Défense intelligente

  1. Étant donné que l’interopérabilité est au cœur du travail de l’OTAN et de son concept de Défense intelligente, il importe de souligner que la notion d’interopérabilité n’est pas définie comme l’utilisation du même type d’équipement par les pays partenaires. En effet, selon le commandant suprême des Forces alliées de l’OTAN pour la Transformation, le général Stéphane Abrial, l’interopérabilité consiste à s’assurer que les partenaires de l’OTAN, et un nombre accru de ses partenaires éventuels, puissent travailler ensemble malgré leurs différences de capacités. Voici ce qu’a dit le général Abrial à ce propos :
  2. Nous ne préconisons pas un seul type de char, un seul type d'aéronef, un seul type de navire, un seul type de carabine. Nous disons que deux unités, deux soldats qui combattent côte à côte doivent pouvoir travailler ensemble. Il faut qu'ils puissent échanger l'information dont ils ont besoin, se parler, savoir ce qu'ils peuvent attendre du voisin […]  Dans un contexte interopérable, vous êtes distinct, mais vous collaborez[1].

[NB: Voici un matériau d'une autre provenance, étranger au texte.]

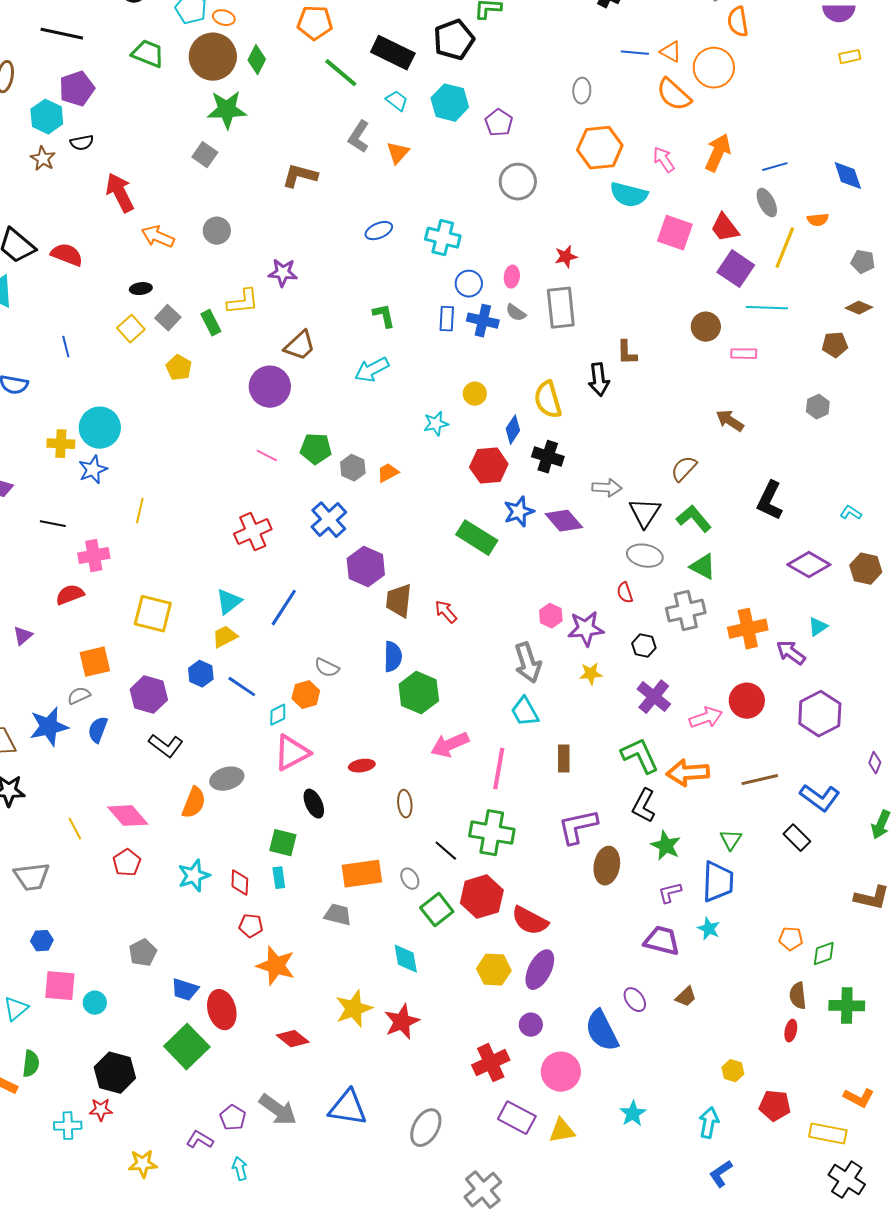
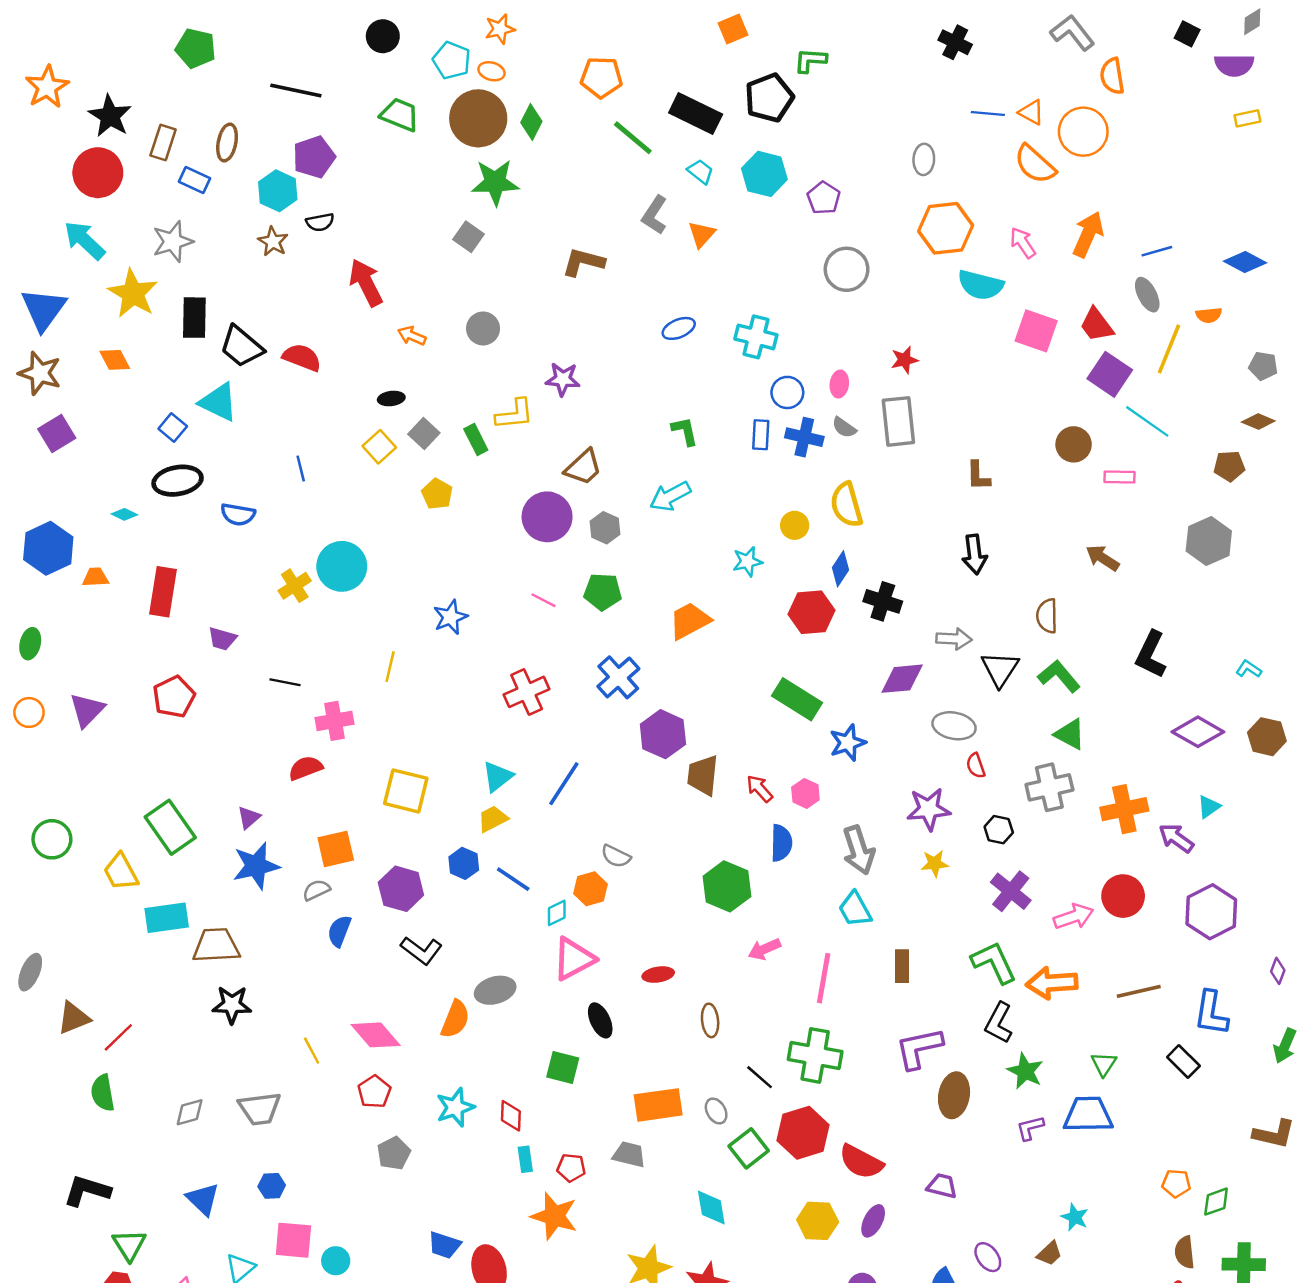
blue diamond: (848, 176) -> (1245, 262), turned -44
orange arrow: (158, 237) -> (412, 336), size x0.7
cyan line: (767, 308) -> (1147, 421), turned 33
black arrow: (599, 380) -> (975, 554), moved
yellow semicircle: (548, 400) -> (847, 505), moved
gray hexagon: (818, 407) -> (1209, 541), size x1.6
yellow cross: (61, 444) -> (295, 586), turned -36
gray hexagon: (353, 468) -> (605, 528), moved
brown semicircle: (684, 469) -> (1047, 616), turned -44
blue star: (93, 470) -> (450, 617), moved
orange trapezoid: (388, 473) -> (690, 621), size x1.6
blue star: (519, 512) -> (848, 743), moved
purple diamond: (564, 521) -> (902, 679), turned -54
gray ellipse: (645, 556) -> (954, 726), moved
pink hexagon: (551, 616) -> (805, 793), moved
blue semicircle: (393, 657) -> (781, 843), moved
blue star: (49, 727) -> (256, 866), moved
pink arrow: (450, 745) -> (764, 949), size x0.7
blue L-shape: (820, 798) -> (1211, 1013), turned 63
cyan rectangle: (279, 878) -> (525, 1159), moved
blue trapezoid: (718, 882) -> (1088, 1115), turned -93
red pentagon: (251, 926) -> (571, 1168), moved
cyan star: (709, 929) -> (1075, 1217), moved
purple trapezoid: (662, 941) -> (942, 1186), moved, size x0.7
gray pentagon: (143, 953) -> (394, 1153), moved
purple ellipse: (540, 970) -> (873, 1221), size x0.7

  3. Les députés néo-démocrates tiennent à insister sur la nécessité, pour le Canada, de participer à des programmes multilatéraux inspirés du concept de Défense intelligente de l’OTAN. Ces programmes ne visent pas uniquement à améliorer l’interopérabilité de l’Alliance, mais aussi à maintenir l’ensemble de la capacité de l’Alliance dans un contexte de restrictions budgétaires. Comme l’a expliqué M. Philippe Lagassé, professeur adjoint à l’Université d’Ottawa : « Les membres de l'OTAN doivent faire face à des mesures d'austérité et à l'augmentation des coûts de la défense; la mise en commun des ressources et le partage des capacités peuvent donc se révéler nécessaires pour préserver la capacité globale de l'Alliance de mener des opérations de grande intensité au cours des prochaines décennies[2]. »

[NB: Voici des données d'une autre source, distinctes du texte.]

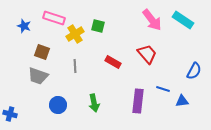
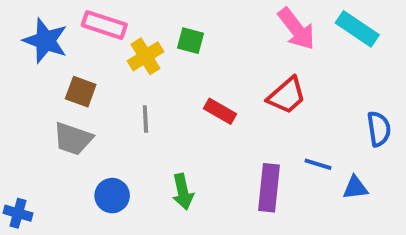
blue star: (24, 26) -> (45, 41), size x1.6
red trapezoid: (147, 54) -> (287, 96), turned 90
blue semicircle: (194, 71) -> (379, 129), turned -36

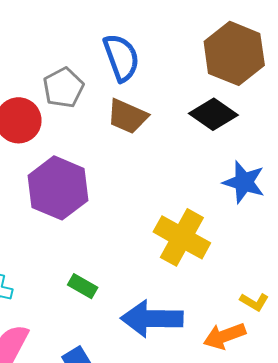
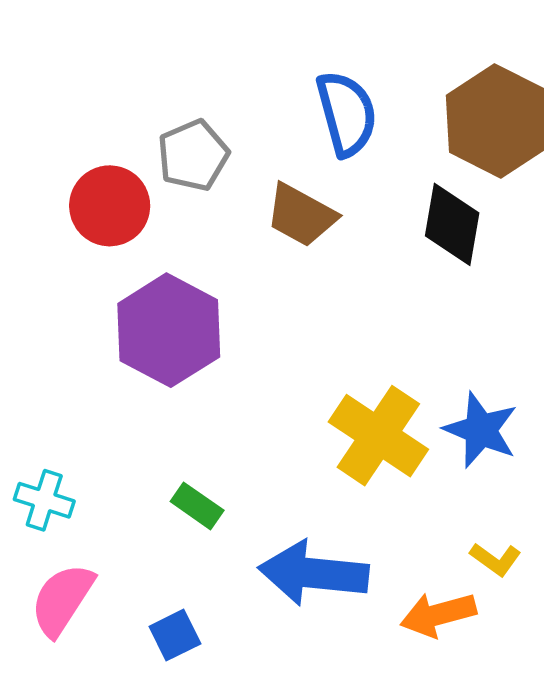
blue semicircle: (121, 58) -> (347, 114), moved
black diamond: (213, 114) -> (452, 224), turned 60
blue star: (244, 182) -> (481, 430), moved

  4. Selon M. Samir Battiss, les opérations en Libye ont révélé que seuls quelques États membres « étaient capables de fournir un effort soutenu[3] ». Plusieurs témoins ont insisté sur le fait que la plupart des pays ne peuvent plus se permettre de maintenir une force « polyvalente » disposant d’un large spectre de capacités. Le Canada ne fait pas exception et doit donc, selon M. Lagassé, « lui aussi choisir entre une réduction graduelle — et probablement ponctuelle — de ses capacités et une évolution planifiée vers des forces spécialisées dans des créneaux complémentaires[4] ». Il est donc nécessaire d’adopter une approche plus stratégique afin de déterminer quelle sera la contribution du Canada à l’OTAN et aux efforts de coopération internationale en matière de défense.
  5. La décision du gouvernement du Canada de se retirer du programme AWACS de l’OTAN illustre cette réduction des capacités qui devrait se produire, selon M. Lagassé, si on n’adopte pas une approche stratégique. Paul Meyer, ancien ambassadeur pour le désarmement auprès de l’ONU et maintenant agrégé supérieur à la Fondation Simons, a indiqué que le retrait du Canada du programme AWACS envoie « un message regrettable » aux alliés de l’OTAN, « car c'était l'exemple d'un programme commun de l'OTAN fournissant une capacité très spécialisée qui aurait représenté un coût prohibitif pour la plupart de ses membres si les nations avaient eu à l'acquérir individuellement[5] ». M. Meyer a aussi laissé entendre que le Canada devrait « appuyer les programmes communs ou contribuer à des capacités spécialisées qui pourraient être hors de portée pour d'autres alliés ou partenaires[6] ». Par conséquent, la décision du Canada de se retirer d’un tel programme va à l’encontre de la volonté de l’OTAN d’intensifier la coopération multilatérale en matière de capacités, conformément au concept de Défense intelligente. Qui plus est, cette décision est révélatrice du manque de discernement avec lequel le gouvernement fédéral réduit le budget de la défense du Canada.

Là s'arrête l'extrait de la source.